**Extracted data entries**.
►
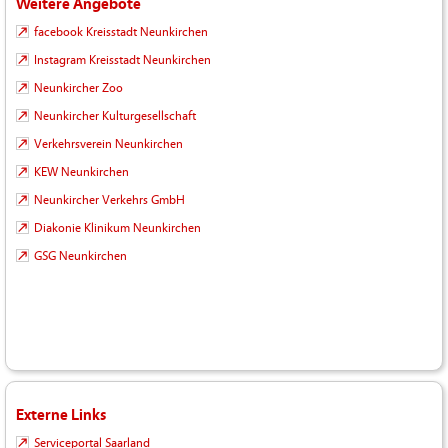
Weitere Angebote
facebook Kreisstadt Neunkirchen
Instagram Kreisstadt Neunkirchen
Neunkircher Zoo
Neunkircher Kulturgesellschaft
Verkehrsverein Neunkirchen
KEW Neunkirchen
Neunkircher Verkehrs GmbH
Diakonie Klinikum Neunkirchen
GSG Neunkirchen
Externe Links
Serviceportal Saarland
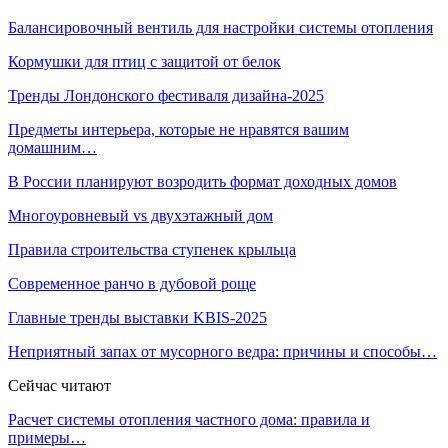
Балансировочный вентиль для настройки системы отопления
Кормушки для птиц с защитой от белок
Тренды Лондонского фестиваля дизайна-2025
Предметы интерьера, которые не нравятся вашим
домашним…
В России планируют возродить формат доходных домов
Многоуровневый vs двухэтажный дом
Правила строительства ступенек крыльца
Современное ранчо в дубовой роще
Главные тренды выставки KBIS-2025
Неприятный запах от мусорного ведра: причины и способы…
Сейчас читают
Расчет системы отопления частного дома: правила и
примеры…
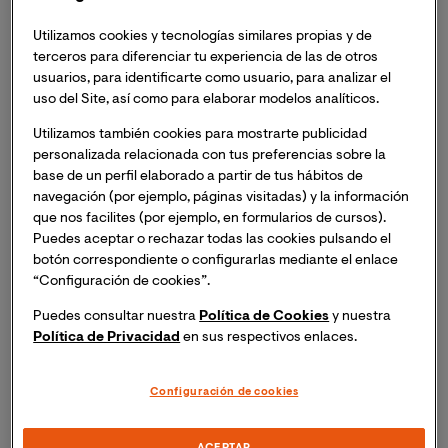
Utilizamos cookies y tecnologías similares propias y de
terceros para diferenciar tu experiencia de las de otros
usuarios, para identificarte como usuario, para analizar el
uso del Site, así como para elaborar modelos analíticos.
Mireya Villaba Alcañíz es alumni de la
Maestría
Oficial en Prevención de Riesgos Laborales
Utilizamos también cookies para mostrarte publicidad
personalizada relacionada con tus preferencias sobre la
base de un perfil elaborado a partir de tus hábitos de
Villalba ha sido premiada por la Cátedra
navegación (por ejemplo, páginas visitadas) y la información
Prevención Cantabria, proyecto conjunto del
que nos facilites (por ejemplo, en formularios de cursos).
Instituto Cántabro de Seguridad y Salud en el
Puedes aceptar o rechazar todas las cookies pulsando el
Trabajo y de la Universidad de Cantabria
botón correspondiente o configurarlas mediante el enlace
“Configuración de cookies”.
Anteriormente ya había recibido el Premio al
Puedes consultar nuestra
Política de Cookies
y nuestra
Conocimiento en Prevención de Riesgos
Política de Privacidad
en sus respectivos enlaces.
Laborales, otorgado por el Instituto Valenciano
de Seguridad y Salud en el Trabajo (INVASSAT), por
su TFM
Configuración de cookies
Mireya Villaba Alcañíz,
alumni de la
Maestría Oficial en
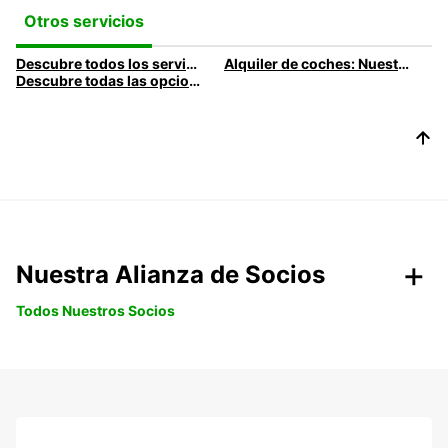
Otros servicios
Descubre todos los servicios y productos de alquiler de coches disponibles en Europcar
Alquiler de coches: Nuestra flota
Descubre todas las opciones de alquiler de coches disponibles en Europcar
Nuestra Alianza de Socios
Todos Nuestros Socios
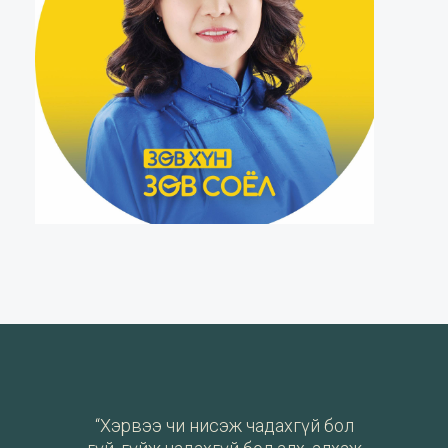
“Хэрвээ чи нисэж чадахгүй бол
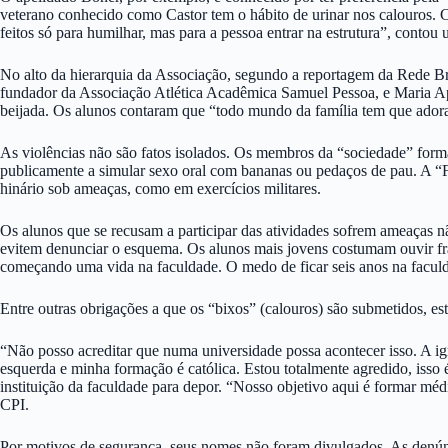
veterano conhecido como Castor tem o hábito de urinar nos calouros. C
feitos só para humilhar, mas para a pessoa entrar na estrutura”, contou
No alto da hierarquia da Associação, segundo a reportagem da Rede B
fundador da Associação Atlética Acadêmica Samuel Pessoa, e Maria Apar
beijada. Os alunos contaram que “todo mundo da família tem que adora
As violências não são fatos isolados. Os membros da “sociedade” forma
publicamente a simular sexo oral com bananas ou pedaços de pau. A “Fa
hinário sob ameaças, como em exercícios militares.
Os alunos que se recusam a participar das atividades sofrem ameaças nã
evitem denunciar o esquema. Os alunos mais jovens costumam ouvir fras
começando uma vida na faculdade. O medo de ficar seis anos na faculd
Entre outras obrigações a que os “bixos” (calouros) são submetidos, est
“Não posso acreditar que numa universidade possa acontecer isso. A 
esquerda e minha formação é católica. Estou totalmente agredido, iss
instituição da faculdade para depor. “Nosso objetivo aqui é formar m
CPI.
Por motivos de segurança, seus nomes não foram divulgados. As denúnc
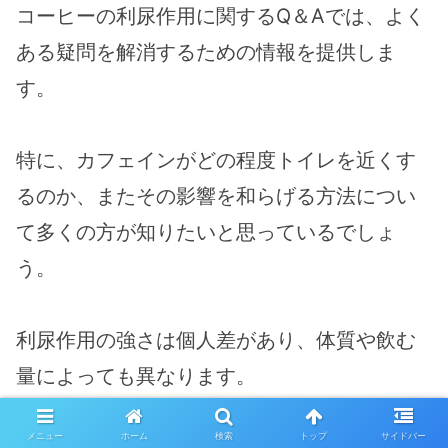
コーヒーの利尿作用に関するQ＆Aでは、よく
ある疑問を解消するための情報を提供しま
す。
特に、カフェインがどの程度トイレを近くす
るのか、またその影響を和らげる方法につい
て多くの方が知りたいと思っているでしょ
う。
利尿作用の強さは個人差があり、体質や飲む
量によっても異なります。
メニュー
ホーム
検索
トップ
サイドバー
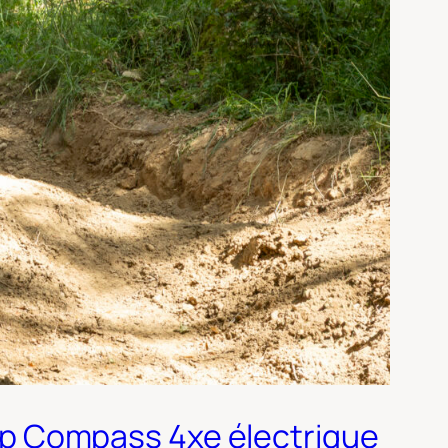
Jeep Compass 4xe électrique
◄
**What you will do**.
Copy all the records word for word and keep the pictures out.

**Answer section**.
Weitere Angebote
facebook Kreisstadt Neunkirchen
Instagram Kreisstadt Neunkirchen
Neunkircher Zoo
Neunkircher Kulturgesellschaft
Verkehrsverein Neunkirchen
KEW Neunkirchen
Neunkircher Verkehrs GmbH
Diakonie Klinikum Neunkirchen
GSG Neunkirchen
Externe Links
Serviceportal Saarland
Балансировочный вентиль для настройки системы отопления
Кормушки для птиц с защитой от белок
Тренды Лондонского фестиваля дизайна-2025
Предметы интерьера, которые не нравятся вашим
домашним…
В России планируют возродить формат доходных домов
Многоуровневый vs двухэтажный дом
Правила строительства ступенек крыльца
Современное ранчо в дубовой роще
Главные тренды выставки KBIS-2025
Неприятный запах от мусорного ведра: причины и способы…
Сейчас читают
Расчет системы отопления частного дома: правила и
примеры…
Utilizamos cookies y tecnologías similares propias y de
terceros para diferenciar tu experiencia de las de otros
usuarios, para identificarte como usuario, para analizar el
uso del Site, así como para elaborar modelos analíticos.
Mireya Villaba Alcañíz es alumni de la
Maestría
Oficial en Prevención de Riesgos Laborales
Utilizamos también cookies para mostrarte publicidad
personalizada relacionada con tus preferencias sobre la
base de un perfil elaborado a partir de tus hábitos de
Villalba ha sido premiada por la Cátedra
navegación (por ejemplo, páginas visitadas) y la información
Prevención Cantabria, proyecto conjunto del
que nos facilites (por ejemplo, en formularios de cursos).
Instituto Cántabro de Seguridad y Salud en el
Puedes aceptar o rechazar todas las cookies pulsando el
Trabajo y de la Universidad de Cantabria
botón correspondiente o configurarlas mediante el enlace
“Configuración de cookies”.
Anteriormente ya había recibido el Premio al
Puedes consultar nuestra
Política de Cookies
y nuestra
Conocimiento en Prevención de Riesgos
Política de Privacidad
en sus respectivos enlaces.
Laborales, otorgado por el Instituto Valenciano
de Seguridad y Salud en el Trabajo (INVASSAT), por
su TFM
Configuración de cookies
Mireya Villaba Alcañíz,
alumni de la
Maestría Oficial en
Otros servicios
Descubre todos los servicios y productos de alquiler de coches disponibles en Europcar
Alquiler de coches: Nuestra flota
Descubre todas las opciones de alquiler de coches disponibles en Europcar
Nuestra Alianza de Socios
Todos Nuestros Socios
“Хэрвээ чи нисэж чадахгүй бол
veterano conhecido como Castor tem o hábito de urinar nos calouros. C
feitos só para humilhar, mas para a pessoa entrar na estrutura”, contou
No alto da hierarquia da Associação, segundo a reportagem da Rede B
fundador da Associação Atlética Acadêmica Samuel Pessoa, e Maria Apar
beijada. Os alunos contaram que “todo mundo da família tem que adora
As violências não são fatos isolados. Os membros da “sociedade” forma
publicamente a simular sexo oral com bananas ou pedaços de pau. A “Fa
hinário sob ameaças, como em exercícios militares.
Os alunos que se recusam a participar das atividades sofrem ameaças nã
evitem denunciar o esquema. Os alunos mais jovens costumam ouvir fras
começando uma vida na faculdade. O medo de ficar seis anos na faculd
Entre outras obrigações a que os “bixos” (calouros) são submetidos, est
“Não posso acreditar que numa universidade possa acontecer isso. A 
esquerda e minha formação é católica. Estou totalmente agredido, iss
instituição da faculdade para depor. “Nosso objetivo aqui é formar m
CPI.
Por motivos de segurança, seus nomes não foram divulgados. As denúnc
コーヒーの利尿作用に関するQ＆Aでは、よく
ある疑問を解消するための情報を提供しま
す。
特に、カフェインがどの程度トイレを近くす
るのか、またその影響を和らげる方法につい
て多くの方が知りたいと思っているでしょ
う。
利尿作用の強さは個人差があり、体質や飲む
量によっても異なります。
メニュー
ホーム
検索
トップ
サイドバー
Jeep Compass 4xe électrique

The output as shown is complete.